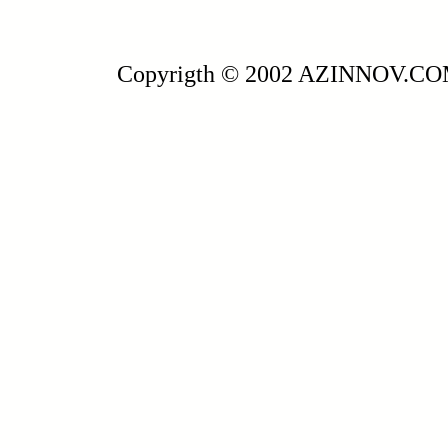
Copyrigth © 2002 AZINNOV.C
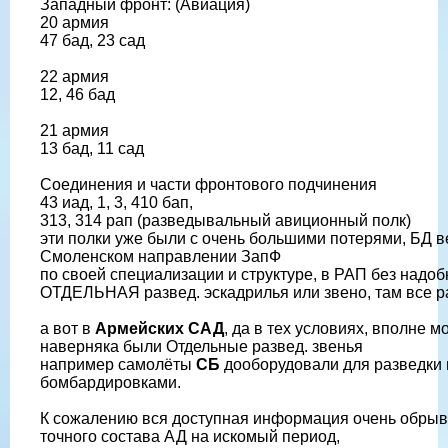
Западный фронт: (Авиация)
20 армия
47 бад, 23 сад
22 армия
12, 46 бад
21 армия
13 бад, 11 сад
Соединения и части фронтового подчинения
43 иад, 1, 3, 410 бап,
313, 314 рап (разведывальный авиционный полк)
эти полки уже были с очень большими потерями, БД в
Смоленском направлении ЗапФ
по своей специализации и структуре, в РАП без надоб
ОТДЕЛЬНАЯ развед. эскадрилья или звено, там все ра
а вот в
Армейских САД
, да в тех условиях, вполне м
наверняка были Отдельные развед. звенья
например самолёты
СБ
дооборудовали для разведки 
бомбардировками.
К сожалению вся доступная информация очень обрыв
точного состава АД на искомый период,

Exercise directions: Could you output all the entries above exactly as written, leaving out the pictures?

Task solution:
Copyrigth © 2002 AZINNOV.C
Западный фронт: (Авиация)
20 армия
47 бад, 23 сад
22 армия
12, 46 бад
21 армия
13 бад, 11 сад
Соединения и части фронтового подчинения
43 иад, 1, 3, 410 бап,
313, 314 рап (разведывальный авиционный полк)
эти полки уже были с очень большими потерями, БД в
Смоленском направлении ЗапФ
по своей специализации и структуре, в РАП без надоб
ОТДЕЛЬНАЯ развед. эскадрилья или звено, там все ра
а вот в
Армейских САД
, да в тех условиях, вполне м
наверняка были Отдельные развед. звенья
например самолёты
СБ
дооборудовали для разведки 
бомбардировками.
К сожалению вся доступная информация очень обрыв
точного состава АД на искомый период,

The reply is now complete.